Those two things, simplifying it and then taking immediate action to me, are the exact things people need to be obsessively focused with right now because right now, first and foremost, if you're in a dire situation, take care of your basic needs, man. Don't worry about launching the next Facebook. Make sure that you've got a roof over your head, that you can put food on the table. And that's where a lot of people are going to crash and burn is, yo, Maslow's hierarchy of needs has stood the test of time for a reason. There are just certain things, safety, security. Get those taken care of.
And you may have to do a job that you didn't want to do or you may have to call people up and be banging the phones. If you've got a product that really has value, fuck, you don't know how to get it out.
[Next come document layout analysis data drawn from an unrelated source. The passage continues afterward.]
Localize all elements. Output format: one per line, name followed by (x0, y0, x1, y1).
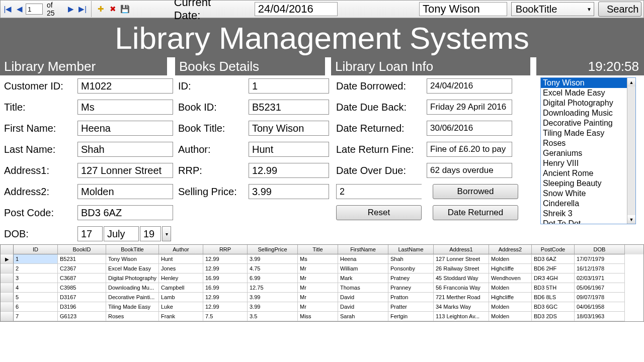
prev-record-icon[interactable]: ◀ (14, 4, 25, 15)
table-cell[interactable]: Tony Wison (106, 254, 159, 264)
table-cell[interactable]: 12.99 (203, 293, 248, 302)
table-cell[interactable]: Digital Photography (106, 274, 159, 283)
table-cell[interactable]: C3985 (58, 283, 106, 293)
table-cell[interactable]: Decorative Painti... (106, 293, 159, 302)
table-cell[interactable]: 16.99 (203, 283, 248, 293)
table-cell[interactable]: Highcliffe (489, 293, 532, 302)
table-cell[interactable]: Fertgin (388, 312, 434, 321)
member-name-field[interactable]: Tony Wison (419, 2, 507, 16)
table-cell[interactable]: David (338, 302, 388, 312)
table-cell[interactable]: 113 Leighton Av... (434, 312, 489, 321)
scroll-down-icon[interactable]: ▼ (627, 215, 635, 224)
column-header[interactable]: LastName (388, 245, 434, 254)
column-header[interactable]: Address2 (489, 245, 532, 254)
table-cell[interactable]: 2 (14, 264, 58, 274)
dob-datepicker[interactable]: 17 July 19 ▾ (77, 226, 171, 241)
table-cell[interactable]: Frank (159, 312, 203, 321)
table-cell[interactable]: Luke (159, 302, 203, 312)
table-row[interactable]: 4C3985Downloading Mu...Campbell16.9912.7… (1, 283, 643, 293)
table-cell[interactable]: 02/03/1971 (575, 274, 625, 283)
table-cell[interactable]: BD3 6AZ (532, 254, 575, 264)
table-cell[interactable]: 04/06/1958 (575, 302, 625, 312)
table-cell[interactable]: 17/07/1979 (575, 254, 625, 264)
table-cell[interactable]: C3687 (58, 274, 106, 283)
table-cell[interactable]: Mr (298, 283, 338, 293)
list-item[interactable]: Snow White (541, 189, 635, 199)
table-cell[interactable]: 18/03/1963 (575, 312, 625, 321)
table-cell[interactable]: Wendhoven (489, 274, 532, 283)
column-header[interactable]: ID (14, 245, 58, 254)
scrollbar[interactable]: ▲ ▼ (627, 78, 635, 224)
table-cell[interactable]: Hunt (159, 254, 203, 264)
column-header[interactable]: RRP (203, 245, 248, 254)
table-cell[interactable]: 3 (14, 274, 58, 283)
search-button[interactable]: Search (598, 2, 641, 17)
table-cell[interactable]: 721 Merther Road (434, 293, 489, 302)
table-cell[interactable]: Molden (489, 254, 532, 264)
column-header[interactable]: FirstName (338, 245, 388, 254)
list-item[interactable]: Downloading Music (541, 108, 635, 118)
author-field[interactable]: Hunt (249, 142, 329, 157)
table-cell[interactable]: Campbell (159, 283, 203, 293)
table-cell[interactable]: B5231 (58, 254, 106, 264)
column-header[interactable]: BookID (58, 245, 106, 254)
date-returned-button[interactable]: Date Returned (433, 205, 518, 220)
title-field[interactable]: Ms (77, 100, 173, 115)
table-cell[interactable]: BD3 5TH (532, 283, 575, 293)
table-cell[interactable]: 12.99 (203, 302, 248, 312)
table-row[interactable]: ▶1B5231Tony WisonHunt12.993.99MsHeenaSha… (1, 254, 643, 264)
table-row[interactable]: 7G6123RosesFrank7.53.5MissSarahFertgin11… (1, 312, 643, 321)
list-item[interactable]: Ancient Rome (541, 168, 635, 178)
table-cell[interactable]: DR3 4GH (532, 274, 575, 283)
table-cell[interactable]: Mr (298, 302, 338, 312)
selling-price-field[interactable]: 3.99 (249, 184, 329, 199)
save-icon[interactable]: 💾 (120, 4, 131, 15)
table-cell[interactable]: BD3 6GC (532, 302, 575, 312)
date-borrowed-field[interactable]: 24/04/2016 (427, 78, 512, 94)
first-name-field[interactable]: Heena (77, 121, 173, 136)
table-row[interactable]: 2C2367Excel Made EasyJones12.994.75MrWil… (1, 264, 643, 274)
table-cell[interactable]: 12.75 (248, 283, 298, 293)
list-item[interactable]: Cinderella (541, 199, 635, 209)
table-cell[interactable]: 05/06/1967 (575, 283, 625, 293)
table-cell[interactable]: 3.99 (248, 254, 298, 264)
column-header[interactable]: BookTitle (106, 245, 159, 254)
row-selector[interactable] (1, 283, 14, 293)
table-cell[interactable]: 12.99 (203, 264, 248, 274)
table-cell[interactable]: D3167 (58, 293, 106, 302)
table-cell[interactable]: 34 Marks Way (434, 302, 489, 312)
table-cell[interactable]: 6.99 (248, 274, 298, 283)
table-cell[interactable]: 3.99 (248, 293, 298, 302)
table-cell[interactable]: C2367 (58, 264, 106, 274)
column-header[interactable]: DOB (575, 245, 625, 254)
table-cell[interactable]: Mr (298, 274, 338, 283)
table-cell[interactable]: Highcliffe (489, 264, 532, 274)
customer-id-field[interactable]: M1022 (77, 78, 173, 94)
table-cell[interactable]: 4.75 (248, 264, 298, 274)
add-record-icon[interactable]: ✚ (96, 4, 107, 15)
table-cell[interactable]: Pratter (388, 302, 434, 312)
table-cell[interactable]: 16/12/1978 (575, 264, 625, 274)
column-header[interactable]: Title (298, 245, 338, 254)
table-cell[interactable]: Pratney (388, 274, 434, 283)
table-cell[interactable]: 6 (14, 302, 58, 312)
table-cell[interactable]: 127 Lonner Street (434, 254, 489, 264)
table-cell[interactable]: Tiling Made Easy (106, 302, 159, 312)
table-cell[interactable]: BD3 2DS (532, 312, 575, 321)
table-cell[interactable]: 7.5 (203, 312, 248, 321)
dob-day[interactable]: 17 (77, 226, 103, 241)
row-selector[interactable] (1, 312, 14, 321)
row-selector[interactable] (1, 293, 14, 302)
table-cell[interactable]: 16.99 (203, 274, 248, 283)
table-cell[interactable]: Ms (298, 254, 338, 264)
table-cell[interactable]: Mr (298, 264, 338, 274)
table-row[interactable]: 3C3687Digital PhotographyHenley16.996.99… (1, 274, 643, 283)
table-cell[interactable]: 5 (14, 293, 58, 302)
table-cell[interactable]: 3.99 (248, 302, 298, 312)
row-selector[interactable]: ▶ (1, 254, 14, 264)
column-header[interactable]: Address1 (434, 245, 489, 254)
book-listbox[interactable]: ▲ ▼ Tony WisonExcel Made EasyDigital Pho… (540, 77, 636, 224)
date-due-field[interactable]: Friday 29 April 2016 (427, 100, 512, 115)
table-cell[interactable]: 09/07/1978 (575, 293, 625, 302)
list-item[interactable]: Dot To Dot (541, 219, 635, 224)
You've got to think like a direct marketer. And this is where I think my own story confuses people because I'm so intense, and I've got that rah-rah spirit.

But the reality is I'm not a burn the ships at the shore guy. I'm a, yo, keep your day job, man. When we launched Quest, we had a software company. So during the day, I was running a software company. And nights and weekends, I was making protein bars because I wanted to see if this would work. Like you're saying, make sure there's an audience before you go like, "We didn't get a warehouse and start buying equipment until we were selling protein bars."
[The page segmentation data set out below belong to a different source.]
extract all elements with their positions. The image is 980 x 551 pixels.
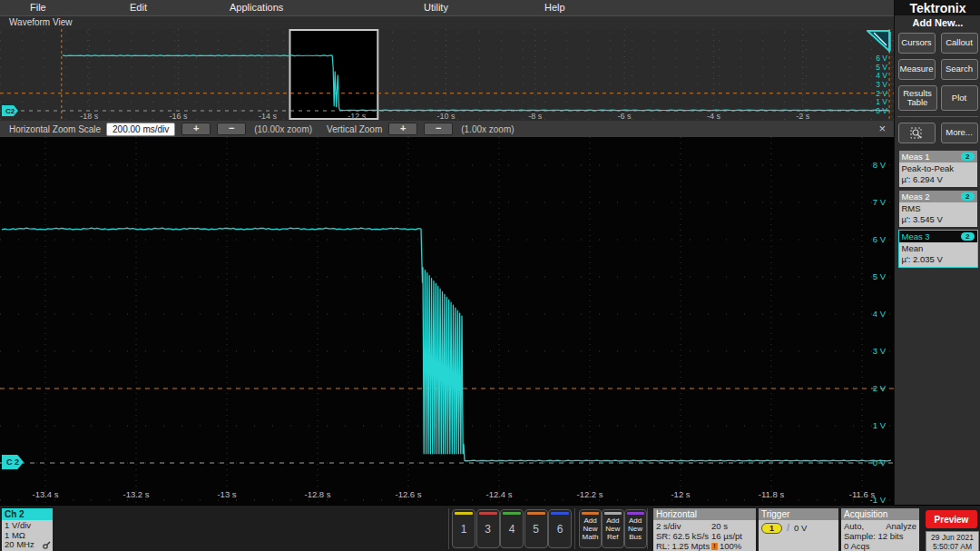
channel-number: 4 xyxy=(501,523,523,536)
overview-plot[interactable]: -18 s-16 s-14 s-12 s-10 s-8 s-6 s-4 s-2 … xyxy=(0,29,894,121)
measurement-list: Meas 12Peak-to-Peakµ': 6.294 VMeas 22RMS… xyxy=(895,151,980,267)
add-new-header: Add New... xyxy=(895,17,980,28)
horizontal-zoom-plus-button[interactable]: + xyxy=(181,123,211,135)
waveform-overview[interactable]: -18 s-16 s-14 s-12 s-10 s-8 s-6 s-4 s-2 … xyxy=(0,29,894,121)
overview-x-tick-label: -18 s xyxy=(80,112,99,121)
overview-y-tick-label: 1 V xyxy=(876,97,887,106)
acquisition-sample: Sample: 12 bits xyxy=(844,531,916,541)
measurement-type: Peak-to-Peak xyxy=(902,163,975,174)
channel-1-button[interactable]: 1 xyxy=(452,509,475,548)
add-measure-button[interactable]: Measure xyxy=(898,59,936,80)
measurement-card-1[interactable]: Meas 12Peak-to-Peakµ': 6.294 V xyxy=(899,151,977,187)
menu-utility[interactable]: Utility xyxy=(424,2,448,13)
preview-button[interactable]: Preview xyxy=(926,510,977,528)
acquisition-panel[interactable]: Acquisition Auto, Analyze Sample: 12 bit… xyxy=(841,508,919,551)
main-x-tick-label: -12.2 s xyxy=(576,489,603,499)
add-new-math-button[interactable]: AddNewMath xyxy=(579,509,602,548)
add-cursors-button[interactable]: Cursors xyxy=(898,33,936,54)
horizontal-panel[interactable]: Horizontal 2 s/div 20 s SR: 62.5 kS/s 16… xyxy=(653,508,756,551)
channel-number: 3 xyxy=(477,523,499,536)
horizontal-row-samplerate: SR: 62.5 kS/s 16 µs/pt xyxy=(656,531,753,541)
channel-6-button[interactable]: 6 xyxy=(548,509,572,548)
expansion-point-icon[interactable] xyxy=(867,30,892,54)
vertical-zoom-minus-button[interactable]: − xyxy=(424,123,453,135)
channel2-badge[interactable]: Ch 2 1 V/div 1 MΩ 20 MHz xyxy=(2,508,53,551)
divider xyxy=(574,508,575,549)
overview-x-tick-label: -2 s xyxy=(796,112,810,121)
menu-applications[interactable]: Applications xyxy=(230,2,283,13)
horizontal-panel-title: Horizontal xyxy=(653,508,756,520)
measurement-body: Meanµ': 2.035 V xyxy=(899,242,977,267)
measurement-value: µ': 6.294 V xyxy=(902,174,975,185)
overview-y-tick-label: 2 V xyxy=(876,89,887,98)
acquisition-row-mode: Auto, Analyze xyxy=(844,521,916,531)
measurement-value: µ': 2.035 V xyxy=(902,254,975,265)
channel-number: 6 xyxy=(549,523,571,536)
trigger-level: 0 V xyxy=(794,523,807,533)
menu-file[interactable]: File xyxy=(30,2,46,13)
measurement-header: Meas 12 xyxy=(899,151,977,162)
channel-3-button[interactable]: 3 xyxy=(476,509,500,548)
close-zoom-icon[interactable]: × xyxy=(878,122,886,135)
more-button[interactable]: More... xyxy=(941,123,978,143)
tab-bar: Waveform View xyxy=(0,15,894,30)
menu-help[interactable]: Help xyxy=(544,2,565,13)
trigger-source-badge[interactable]: 1 xyxy=(761,523,782,534)
channel-5-button[interactable]: 5 xyxy=(524,509,548,548)
main-x-tick-label: -12 s xyxy=(671,489,690,499)
divider xyxy=(647,508,648,549)
measurement-name: Meas 1 xyxy=(902,152,930,162)
vertical-zoom-plus-button[interactable]: + xyxy=(388,123,417,135)
main-y-tick-label: 0 V xyxy=(873,458,887,467)
main-y-tick-label: 3 V xyxy=(873,346,887,356)
main-plot[interactable]: -13.4 s-13.2 s-13 s-12.8 s-12.6 s-12.4 s… xyxy=(0,137,894,505)
measurement-source-badge: 2 xyxy=(961,192,974,201)
zoom-scale-bar: Horizontal Zoom Scale 200.00 ms/div + − … xyxy=(0,121,894,137)
main-y-tick-label: 8 V xyxy=(873,160,887,170)
horizontal-row-scale: 2 s/div 20 s xyxy=(656,521,753,531)
menu-edit[interactable]: Edit xyxy=(130,2,147,13)
add-new-label: AddNewRef xyxy=(603,517,623,541)
right-sidebar: Tektronix Add New... CursorsCalloutMeasu… xyxy=(894,0,980,505)
time-label: 5:50:07 AM xyxy=(926,542,978,551)
add-callout-button[interactable]: Callout xyxy=(941,33,978,54)
main-y-tick-label: 6 V xyxy=(873,234,887,244)
overview-y-tick-label: 3 V xyxy=(876,80,887,89)
measurement-source-badge: 2 xyxy=(961,232,974,241)
trigger-panel[interactable]: Trigger 1 / 0 V xyxy=(759,508,838,551)
channel-color-stripe xyxy=(551,512,569,515)
main-x-tick-label: -12.4 s xyxy=(485,489,512,499)
trigger-slope-icon: / xyxy=(787,523,789,533)
add-new-ref-button[interactable]: AddNewRef xyxy=(602,509,624,548)
add-new-bus-button[interactable]: AddNewBus xyxy=(624,509,647,548)
add-new-button-grid: CursorsCalloutMeasureSearchResults Table… xyxy=(895,33,980,111)
overview-x-tick-label: -8 s xyxy=(528,112,543,121)
measurement-card-2[interactable]: Meas 22RMSµ': 3.545 V xyxy=(899,191,977,227)
zoom-select-button[interactable] xyxy=(898,123,936,143)
horizontal-zoom-scale-input[interactable]: 200.00 ms/div xyxy=(106,123,175,136)
measurement-body: RMSµ': 3.545 V xyxy=(899,202,977,227)
menu-bar: FileEditApplicationsUtilityHelp xyxy=(0,0,894,15)
main-waveform-view[interactable]: -13.4 s-13.2 s-13 s-12.8 s-12.6 s-12.4 s… xyxy=(0,137,894,505)
measurement-name: Meas 2 xyxy=(902,192,930,202)
measurement-card-3[interactable]: Meas 32Meanµ': 2.035 V xyxy=(899,231,977,267)
add-plot-button[interactable]: Plot xyxy=(941,85,978,111)
horizontal-scale: 2 s/div xyxy=(656,521,681,531)
acquisition-mode: Auto, xyxy=(844,521,864,531)
buffer-status: ! 100% xyxy=(711,541,753,551)
vertical-zoom-label: Vertical Zoom xyxy=(327,124,382,134)
measurement-header: Meas 22 xyxy=(899,191,977,202)
overview-x-tick-label: -16 s xyxy=(170,112,189,121)
horizontal-zoom-minus-button[interactable]: − xyxy=(217,123,246,135)
tab-waveform-view[interactable]: Waveform View xyxy=(5,17,75,27)
add-search-button[interactable]: Search xyxy=(941,59,978,80)
trigger-panel-title: Trigger xyxy=(759,508,838,520)
add-results-table-button[interactable]: Results Table xyxy=(898,85,937,111)
main-y-tick-label: 1 V xyxy=(873,420,887,430)
channel-4-button[interactable]: 4 xyxy=(500,509,524,548)
main-x-tick-label: -12.8 s xyxy=(304,489,330,499)
measurement-body: Peak-to-Peakµ': 6.294 V xyxy=(899,162,977,187)
channel2-name[interactable]: Ch 2 xyxy=(2,508,53,520)
main-x-tick-label: -11.8 s xyxy=(759,489,785,499)
horizontal-zoom-scale-label: Horizontal Zoom Scale xyxy=(9,124,101,134)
I don't even think we bought the equipment until we were already profitable. So we were making the bars by hand, which was pure insanity, making the bars by hand ourselves nights and weekends to make sure that there was something real there. So what advice do you have for somebody who's like, "Yo, I just lost my job, and I feel totally out of control." What can they do as a solopreneur to get that first audience, to get that first sale?

Russell:
Yeah. I want to first off agree with you. People message me all the time like, "Oh, I read your book. I'm going to quit my job and do this thing." I'm like, "No. No, don't quit your job and do the thing." Keep your job because you know as well as I do that when you have the uncertainty and it makes the pressure so much higher and it makes it so much harder to get creative and figure things out, when those needs are met, it's so much easier to go figure things out.

It's funny because I've had this conversation with some close friends who've lost their jobs who are freaking out right now, and I tried to explain. I'm like, "you have to understand that the money didn't just disappear." We're in this great wealth transfer. Things are shifting around. I don't know if you know Perry Belcher, but he's one of my friends who owns SurvivalLife.com.

And you look at Survival Life in the last 30 days has made more money than the last 10 years combined, right? Money is shifting over there. And it's not that it's disappeared. People still have money. They're just not going to the movie theaters and the restaurants. They're spending it in other places. And it's understanding that. And so if your whole world has got pulled away from you, it's not that the money just evaporated. It just got transferred somewhere. So the first thing I'm doing is looking where is this getting transferred? What are the companies and the businesses that are making more money right now? They can't handle it. They're looking for more help because, man, all of a sudden because of this new circumstance, everything is just growing crazy. So that's the first thing.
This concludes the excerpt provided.